Data:

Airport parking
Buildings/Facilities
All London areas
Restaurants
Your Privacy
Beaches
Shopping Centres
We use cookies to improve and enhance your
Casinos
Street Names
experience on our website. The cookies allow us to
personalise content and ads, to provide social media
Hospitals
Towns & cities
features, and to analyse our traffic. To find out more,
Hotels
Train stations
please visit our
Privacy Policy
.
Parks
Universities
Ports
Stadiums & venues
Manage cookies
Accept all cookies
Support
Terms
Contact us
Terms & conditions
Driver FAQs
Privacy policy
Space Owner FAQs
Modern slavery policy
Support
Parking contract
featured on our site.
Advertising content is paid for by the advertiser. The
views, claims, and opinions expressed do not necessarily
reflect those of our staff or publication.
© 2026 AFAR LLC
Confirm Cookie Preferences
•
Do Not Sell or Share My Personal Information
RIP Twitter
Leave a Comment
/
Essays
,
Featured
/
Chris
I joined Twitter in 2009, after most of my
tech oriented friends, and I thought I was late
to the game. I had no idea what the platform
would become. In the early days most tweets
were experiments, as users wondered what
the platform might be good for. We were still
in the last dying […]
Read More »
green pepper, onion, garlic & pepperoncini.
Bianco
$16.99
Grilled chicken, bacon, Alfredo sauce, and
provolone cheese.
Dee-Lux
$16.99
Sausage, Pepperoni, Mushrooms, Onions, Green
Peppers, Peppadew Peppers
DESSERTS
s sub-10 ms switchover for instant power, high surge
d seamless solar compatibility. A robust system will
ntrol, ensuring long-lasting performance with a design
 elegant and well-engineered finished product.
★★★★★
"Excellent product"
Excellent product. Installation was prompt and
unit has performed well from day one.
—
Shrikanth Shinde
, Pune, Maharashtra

How to complete this task:
Output every line of the data again, exactly.

Result of the exercise:
Airport parking
Buildings/Facilities
All London areas
Restaurants
Your Privacy
Beaches
Shopping Centres
We use cookies to improve and enhance your
Casinos
Street Names
experience on our website. The cookies allow us to
personalise content and ads, to provide social media
Hospitals
Towns & cities
features, and to analyse our traffic. To find out more,
Hotels
Train stations
please visit our
Privacy Policy
.
Parks
Universities
Ports
Stadiums & venues
Manage cookies
Accept all cookies
Support
Terms
Contact us
Terms & conditions
Driver FAQs
Privacy policy
Space Owner FAQs
Modern slavery policy
Support
Parking contract
featured on our site.
Advertising content is paid for by the advertiser. The
views, claims, and opinions expressed do not necessarily
reflect those of our staff or publication.
© 2026 AFAR LLC
Confirm Cookie Preferences
•
Do Not Sell or Share My Personal Information
RIP Twitter
Leave a Comment
/
Essays
,
Featured
/
Chris
I joined Twitter in 2009, after most of my
tech oriented friends, and I thought I was late
to the game. I had no idea what the platform
would become. In the early days most tweets
were experiments, as users wondered what
the platform might be good for. We were still
in the last dying […]
Read More »
green pepper, onion, garlic & pepperoncini.
Bianco
$16.99
Grilled chicken, bacon, Alfredo sauce, and
provolone cheese.
Dee-Lux
$16.99
Sausage, Pepperoni, Mushrooms, Onions, Green
Peppers, Peppadew Peppers
DESSERTS
s sub-10 ms switchover for instant power, high surge
d seamless solar compatibility. A robust system will
ntrol, ensuring long-lasting performance with a design
 elegant and well-engineered finished product.
★★★★★
"Excellent product"
Excellent product. Installation was prompt and
unit has performed well from day one.
—
Shrikanth Shinde
, Pune, Maharashtra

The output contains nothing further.